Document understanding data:

_ _ _ _ _ _ _

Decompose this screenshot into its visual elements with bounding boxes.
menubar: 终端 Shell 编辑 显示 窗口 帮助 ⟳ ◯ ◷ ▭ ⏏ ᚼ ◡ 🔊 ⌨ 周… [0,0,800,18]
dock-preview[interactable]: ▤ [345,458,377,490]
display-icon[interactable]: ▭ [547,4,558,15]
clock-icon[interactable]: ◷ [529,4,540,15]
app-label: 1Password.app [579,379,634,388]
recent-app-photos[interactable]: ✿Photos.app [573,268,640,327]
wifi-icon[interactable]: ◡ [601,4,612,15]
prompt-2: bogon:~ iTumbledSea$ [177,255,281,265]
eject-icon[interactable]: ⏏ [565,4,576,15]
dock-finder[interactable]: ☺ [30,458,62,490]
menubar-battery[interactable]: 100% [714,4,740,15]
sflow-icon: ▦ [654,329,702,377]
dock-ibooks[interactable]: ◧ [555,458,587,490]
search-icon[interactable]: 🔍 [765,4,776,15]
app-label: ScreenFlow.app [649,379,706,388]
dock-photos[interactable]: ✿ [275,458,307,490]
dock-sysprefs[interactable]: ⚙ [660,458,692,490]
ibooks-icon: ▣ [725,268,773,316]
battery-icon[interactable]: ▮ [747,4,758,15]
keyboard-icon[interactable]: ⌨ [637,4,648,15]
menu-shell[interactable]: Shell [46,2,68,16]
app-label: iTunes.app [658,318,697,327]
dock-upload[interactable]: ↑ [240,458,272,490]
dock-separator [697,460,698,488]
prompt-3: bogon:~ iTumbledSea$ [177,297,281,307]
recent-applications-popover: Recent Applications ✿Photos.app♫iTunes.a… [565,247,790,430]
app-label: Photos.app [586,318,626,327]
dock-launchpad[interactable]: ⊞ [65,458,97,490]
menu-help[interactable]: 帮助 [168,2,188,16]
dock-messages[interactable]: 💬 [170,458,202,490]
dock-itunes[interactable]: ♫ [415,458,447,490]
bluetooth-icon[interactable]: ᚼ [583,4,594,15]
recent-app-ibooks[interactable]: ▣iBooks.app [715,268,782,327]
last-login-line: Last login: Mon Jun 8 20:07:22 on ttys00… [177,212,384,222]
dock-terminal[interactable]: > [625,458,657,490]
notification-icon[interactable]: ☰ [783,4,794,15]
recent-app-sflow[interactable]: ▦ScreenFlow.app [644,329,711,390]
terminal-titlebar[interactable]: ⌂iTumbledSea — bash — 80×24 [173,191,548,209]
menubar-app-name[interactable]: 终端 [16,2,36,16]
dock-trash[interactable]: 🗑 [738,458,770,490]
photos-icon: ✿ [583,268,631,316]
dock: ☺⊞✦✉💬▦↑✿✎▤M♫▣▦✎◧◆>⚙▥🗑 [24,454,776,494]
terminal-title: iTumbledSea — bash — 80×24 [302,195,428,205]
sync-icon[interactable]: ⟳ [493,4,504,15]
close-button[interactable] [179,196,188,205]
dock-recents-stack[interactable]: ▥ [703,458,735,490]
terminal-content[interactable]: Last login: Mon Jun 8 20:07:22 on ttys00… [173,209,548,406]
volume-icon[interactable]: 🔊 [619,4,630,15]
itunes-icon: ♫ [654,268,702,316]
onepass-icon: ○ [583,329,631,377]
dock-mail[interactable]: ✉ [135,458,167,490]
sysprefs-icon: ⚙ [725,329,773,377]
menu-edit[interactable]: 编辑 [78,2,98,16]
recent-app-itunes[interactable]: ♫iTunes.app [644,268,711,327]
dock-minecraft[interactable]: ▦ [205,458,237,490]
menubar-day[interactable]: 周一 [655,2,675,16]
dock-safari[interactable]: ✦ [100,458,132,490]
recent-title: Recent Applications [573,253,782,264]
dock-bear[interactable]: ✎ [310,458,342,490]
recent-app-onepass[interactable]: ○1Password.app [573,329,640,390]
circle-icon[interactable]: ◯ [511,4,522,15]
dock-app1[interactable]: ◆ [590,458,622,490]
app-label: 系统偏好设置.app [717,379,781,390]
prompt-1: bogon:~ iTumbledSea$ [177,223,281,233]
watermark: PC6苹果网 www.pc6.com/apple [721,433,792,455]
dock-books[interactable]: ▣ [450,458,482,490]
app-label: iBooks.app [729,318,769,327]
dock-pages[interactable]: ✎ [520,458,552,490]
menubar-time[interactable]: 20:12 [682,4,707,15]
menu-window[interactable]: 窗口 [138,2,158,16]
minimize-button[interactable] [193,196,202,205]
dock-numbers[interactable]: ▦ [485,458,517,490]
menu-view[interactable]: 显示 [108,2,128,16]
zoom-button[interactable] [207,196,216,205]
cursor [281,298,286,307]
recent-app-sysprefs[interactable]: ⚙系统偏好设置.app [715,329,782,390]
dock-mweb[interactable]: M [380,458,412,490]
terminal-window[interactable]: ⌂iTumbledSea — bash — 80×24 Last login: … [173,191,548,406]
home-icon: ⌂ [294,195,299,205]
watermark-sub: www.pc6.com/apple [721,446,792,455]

_ _ _ _ _ _ _

PROBLEM DETAILS: Find each line of the data above that holds the word "button", then copy it.

ANSWER SECTION:
close-button[interactable] [179,196,188,205]
minimize-button[interactable] [193,196,202,205]
zoom-button[interactable] [207,196,216,205]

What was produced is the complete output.